------ Recorded information ------

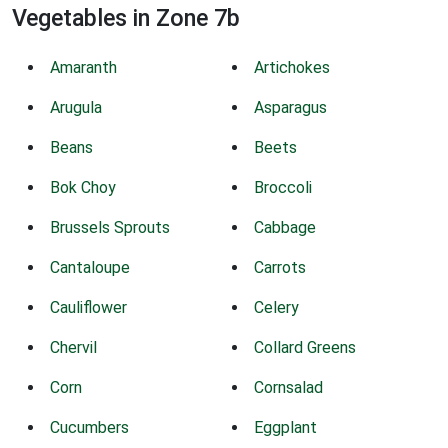
Vegetables in Zone 7b
Amaranth
Artichokes
Arugula
Asparagus
Beans
Beets
Bok Choy
Broccoli
Brussels Sprouts
Cabbage
Cantaloupe
Carrots
Cauliflower
Celery
Chervil
Collard Greens
Corn
Cornsalad
Cucumbers
Eggplant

------

Pictures must not appear in the copy, and every record must be restated word for word.

Vegetables in Zone 7b
Amaranth
Artichokes
Arugula
Asparagus
Beans
Beets
Bok Choy
Broccoli
Brussels Sprouts
Cabbage
Cantaloupe
Carrots
Cauliflower
Celery
Chervil
Collard Greens
Corn
Cornsalad
Cucumbers
Eggplant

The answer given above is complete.